Means To An End
A long time ago, I started to learn Photoshop.
So I did some research, and found a guy that was the most famous Photoshop teacher.
He’s written several dozen books, and has several dozen training programs online.
So I started up, got all the software, downloaded all the learning material.
And yes, this dude is a Photoshop genius.
But he went really, really fast.
He’d do something, and I’d pause the video.
Then I’d replicate it and hit start.
Then, thirty minutes later, I’d be finished copying everything he did during this ten minute tutorial.
And it looked exactly like it was supposed to.
Only I had ZERO idea what I’d just done.
I probably went through this process a few times over the past decade.
I had a desire to “learn Photoshop.”
I tried to read books, follow along tutorials but the same thing would happen.
No Thanks
I would give up after a few months.
Then I figured out what I was missing.
I didn’t have any real specific REASON to learn Photoshop.
I just thought it sounded cool.
It would see these cool Photoshop images and want to be able to “do that.”

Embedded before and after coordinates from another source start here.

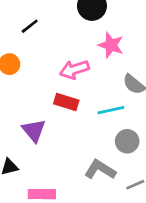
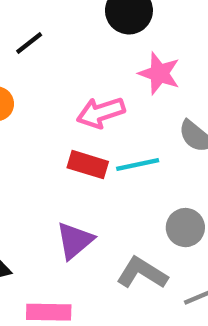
cyan line: (111, 110) -> (138, 165), moved
purple triangle: (34, 130) -> (75, 241), moved, turned 30

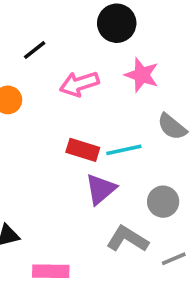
pink arrow: (101, 113) -> (79, 84), moved
purple triangle: (75, 241) -> (101, 189), moved

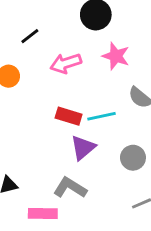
gray L-shape: (127, 239) -> (70, 188), moved

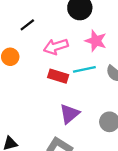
red rectangle: (69, 116) -> (58, 76), moved
cyan line: (101, 116) -> (84, 69), moved

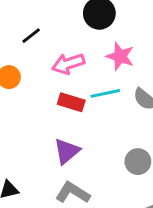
purple triangle: (70, 114) -> (67, 151), moved

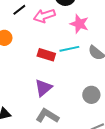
pink arrow: (68, 64) -> (44, 16), moved

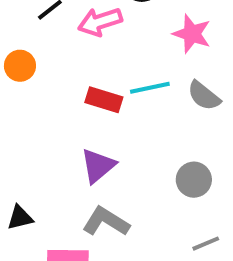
pink star: (79, 24) -> (192, 34), moved

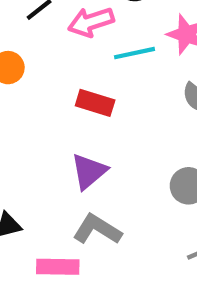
cyan line: (150, 88) -> (135, 53), moved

But for me, that wasn’t enough.
Later, however, when I did have a real, specific reason to do a create a specific picture, for the cover of a book, I ditched the tutorials.
I had a desire for a specific outcome.
I was HUNGRY to learn how to create that specific outcome.
Instead of just passively learning EVERYTHING I could so I might use those skills one day, I had a very SPECIFIC need.
And once I satisfied that need, it felt good.
Then a while later, I had a different need.
And my desire to fulfill that need was satisfied, and that felt good.
Now, several years later, I have some decent Photoshop skills.
And when I come up to something I don’t know how to do, I KNOW I can figure it out relatively quickly.
This is one key thing missing from most “self help.”
Most people don’t normally consider learning Photoshop to be self help.
Must Have Reason
But any thing you want to learn, to improve ANY kind of skill, works the same way.
But unless you have a specific REASON to have the skills, learning them can be clumsy.
Paradoxically, this is a function of short game thinking vs. long game thinking.
It may SEEM that learning all the elements of a skill may be more long term.
But we tend to think of learning “all the skills” as a short term process.
But if you have a very small reason to learn a very small element of any skill, that is much, much easier.
Which means you’ll tend to REPEAT this.
Which will be much more likely to create long term learning.
The more you focus ONLY on short term outcomes, the more of a LONG TERM life you’ll be building.